E non è un caso che un uomo, un prete “di frontiera” come Claudio Burgio, impegnato da anni nel carcere minorile milanese del Beccaria e nella sua azione di accoglienza e recupero della Comunità Kayros, abbia individuato nel rap ciò che può salvare i ragazzi dal baratro del nichilismo più violento: “La frase- simbolo della nostra comunità è ‘Non esistono ragazzi cattivi’ (…). In realtà esistono ragazzi ‘captivi’, che in latino significa prigionieri, ostaggi. Vivendo con loro mi rendo conto che molti giovani in questo nostro tempo sono ostaggi di tante mode, di culture che li imprigionano, incattiviscono la loro anima e le loro capacità positive. (…). Molti rapper – e a Kayros ne sono passati in questi anni – usano spesso nei testi delle loro canzoni la parola ‘real’: i giovani e non solo loro, hanno fame di realtà, hanno bisogno di incontrare persone autentiche, vere”.
È una piccola citazione di riflessioni (vere e proprie provocazioni fuori dagli schemi del “sentir borghese”) di don Burgio e per chi volesse approfondire rimandiamo alla lettura dell’agile pamphlet “Da solo non basto” edito per il Meeting di Rimini nel 2023 da Itacalibri.
Insomma, a leggere i testi dei brani del nuovo Marracash, tutto si tiene e i titoli sono esplicativi a partire proprio da “È finita la pace” fino a “Soli” che al loro interno contengono flash di riflessioni sulla condizione umana personale e del mondo intorno che è difficile sottovalutare.

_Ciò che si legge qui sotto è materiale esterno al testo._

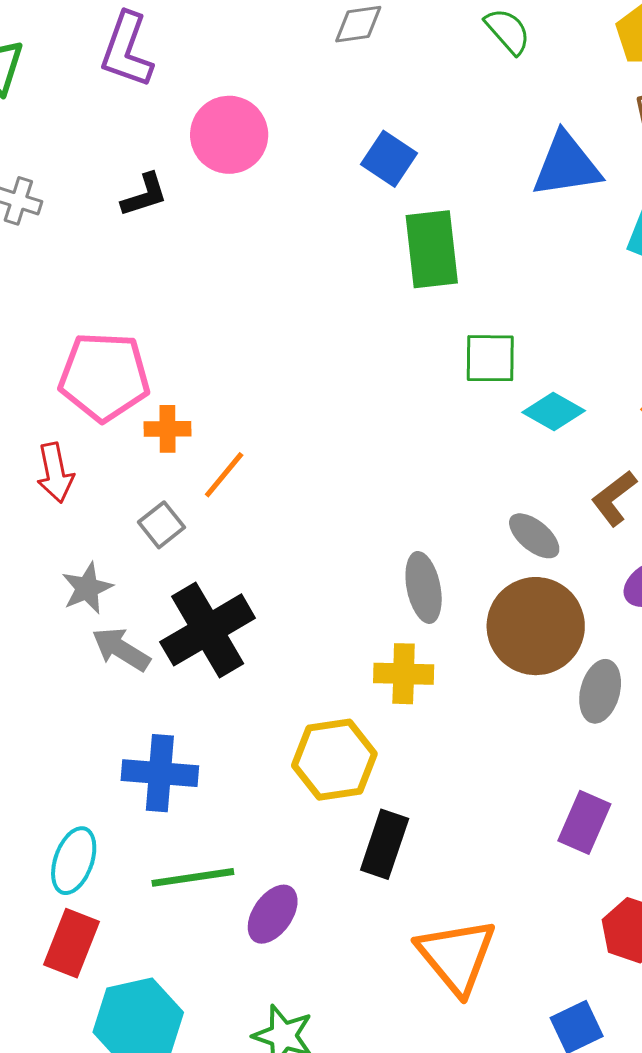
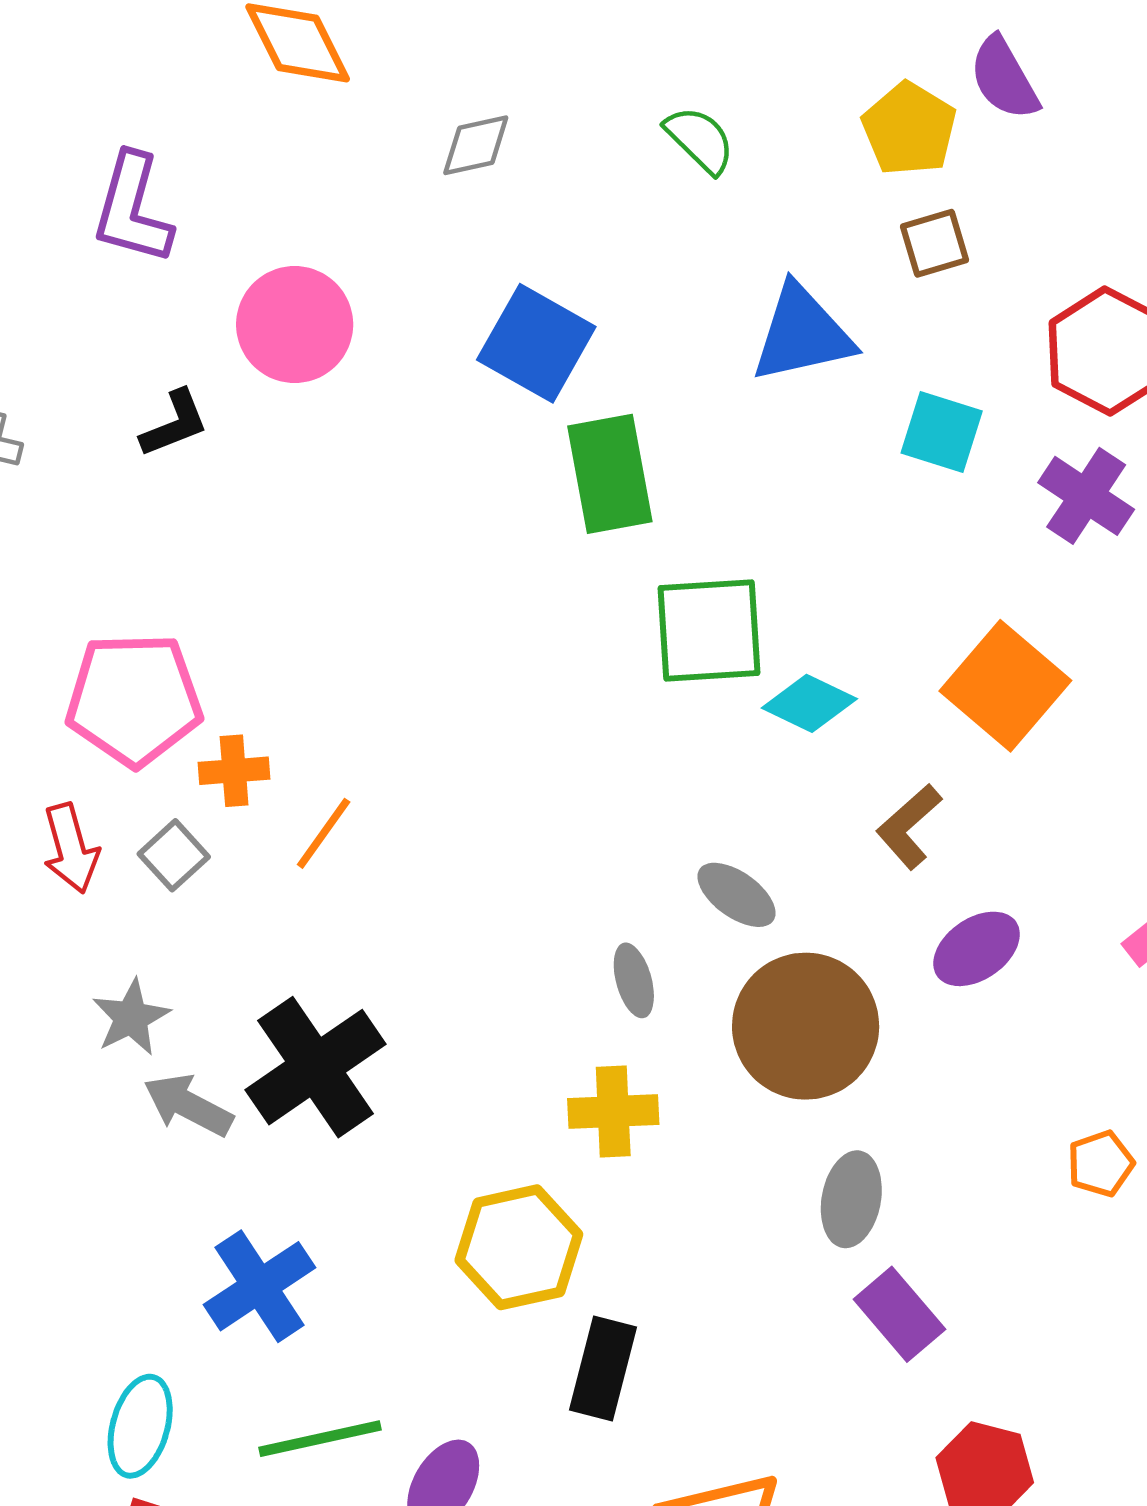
blue square: (389, 159) -> (536, 343), size x1.4
green square: (490, 358) -> (709, 630), size x1.4
gray square: (162, 525) -> (174, 855), moved
gray ellipse: (534, 536) -> (737, 895), moved
gray ellipse: (424, 587) -> (634, 980), size x0.7
gray ellipse: (600, 691) -> (851, 1199), moved
blue cross: (160, 773) -> (260, 1286), turned -34
purple rectangle: (584, 822) -> (899, 1314), turned -60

Pur nel continuo uso dello slang tecnologico, necessariamente legato al rapporto delle nuove generazioni con il mondo dell’elettronica, tanto da risultare bulimico e assoggettarsi ad una dittatura distopica che annulla tutto ciò che ti è diverso, il Marra sorprende nella sua denuncia, convincendo anche un ascolto dall’età più “anziana”. Per esempio nel brano “Mi sono innamorato di un IA” il verso “servi dei server” non è banale, per dirne uno dei molti che affollano le “declamazioni”.

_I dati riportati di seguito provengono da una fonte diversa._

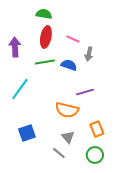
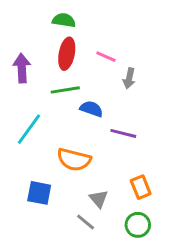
blue semicircle: (69, 65) -> (91, 109), moved
purple line: (85, 92) -> (123, 133), turned 30
orange semicircle: (67, 110) -> (74, 160), moved
blue square: (27, 133) -> (39, 193), turned 30

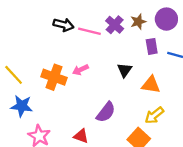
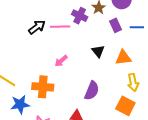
black arrow: (63, 25) -> (37, 27), turned -36
orange cross: (54, 77) -> (43, 87), moved
yellow arrow: (154, 115) -> (133, 82), turned -48

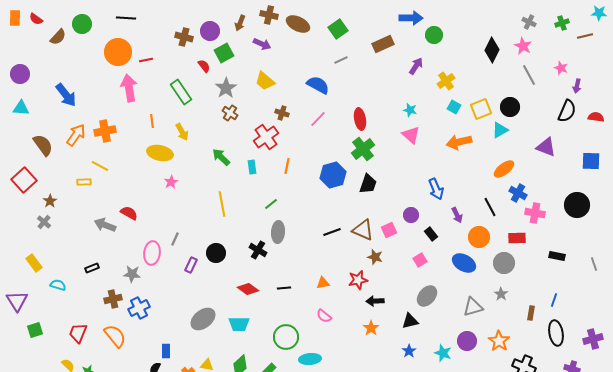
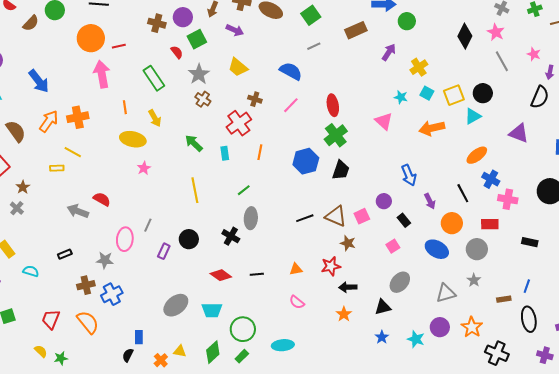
cyan star: (410, 110) -> (401, 97), moved
brown rectangle: (531, 313) -> (504, 299), turned 72
green circle: (286, 337) -> (243, 329), moved

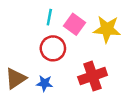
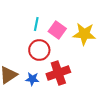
red cross: (93, 76) -> (58, 73), moved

Declamazioni, si, perché di musica ce n’è pochina, anche se la confezione (molto accurata effettivamente) strizza l’occhio sempre più al pop d’antan e al cantautorato storico.

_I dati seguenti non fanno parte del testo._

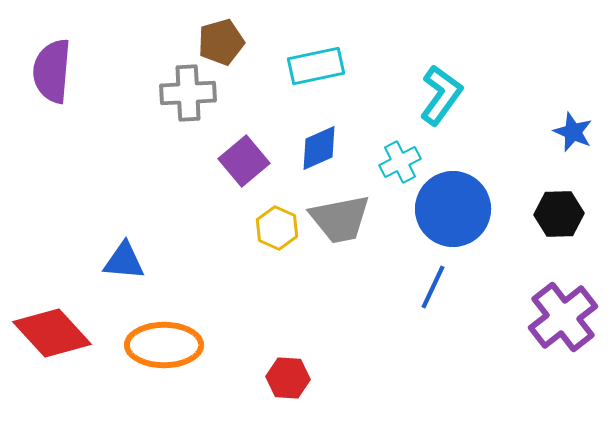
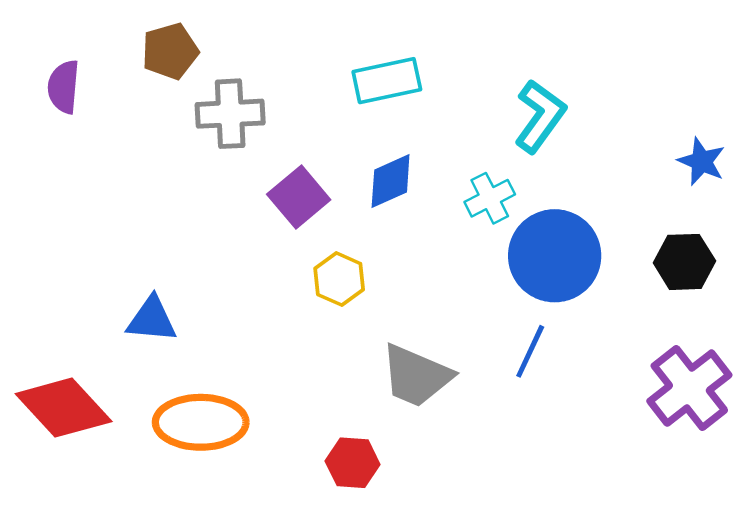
brown pentagon: (221, 42) -> (170, 51), moved
purple semicircle: (52, 71) -> (64, 87), size x0.7
gray trapezoid: (340, 219) -> (416, 376), moved, turned 34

È interessante che per confermare il messaggio rap occorra affidarsi alle note campionate di “Uomini soli” dei Pooh e di “Firenze (canzone triste)” di Ivan Graziani; un modo per evidenziare la ricerca di una melodia mantenendo la fedeltà al tema trattato:
“Escono di casa uno straccio
Senza neanche un abbraccio
Con il cuore d’intralcio
Quelli come me
Sai nei brutti sogni che faccio
Mi preparo all’impatto
E non c’è nessun altro
Che è triste più di me”
(da “È finita la pace”)
“Fuori è ancora buio pesto
Che bestemmio appena sveglio
Mangio male e poco sesso
Faccio tutto a basso prezzo
Lavori umili, vestiti sudici, in buchi umidi
Uomini ruvidi, a 30 ruderi, con occhi lucidi,
Signore aiutami! Signore! Signore! Signore!
Solo Dio sa come si vive qui
(con gli occhi sudici)
E se ne fotte!”
(da “Factotum”)
E sembra quasi di rivivere le atmosfere testoriane di “In Exitu”. Ma ci serve un’alternativa, una buona notizia per non fermarsi al “Dio che se ne fotte” o all’“inferno” di Calvino dal quale siamo partiti. Un’alternativa che valga per tutti, anche per Marracash.
Ci affidiamo, quindi, alle parole di Luigi Giussani: “Chi e che cosa in mezzo all’inferno non è inferno? È accaduto questo! Vogliamo riprendere scostando la nebbia dell’abitudine dal nostro occhio e dal nostro cuore, vogliamo riprendere la grande notizia, il grande annuncio, il grande fatto, il grande avvenimento. Chi e che cosa in mezzo all’inferno non è inferno? Il Destino, il Destino nostro si è reso Presenza, ma Presenza come padre, madre, fratello, amico. Come, mentre stavamo camminando, un compagno improvviso di cammino, un compagno di cammino: Emmanuele, ‘il Dio con noi’! È accaduto questo!”.